SUPPLIED INFORMATION Start Marker
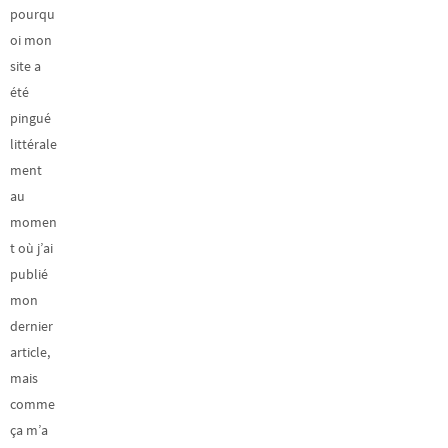
pourqu
oi mon
site a
été
pingué
littérale
ment
au
momen
t où j’ai
publié
mon
dernier
article,
mais
comme
ça m’a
SUPPLIED INFORMATION End Marker
WHAT IS EXPECTED: Omit the images and transcribe all of the records above word for word.

ANSWER TO THE PROBLEM:
pourqu
oi mon
site a
été
pingué
littérale
ment
au
momen
t où j’ai
publié
mon
dernier
article,
mais
comme
ça m’a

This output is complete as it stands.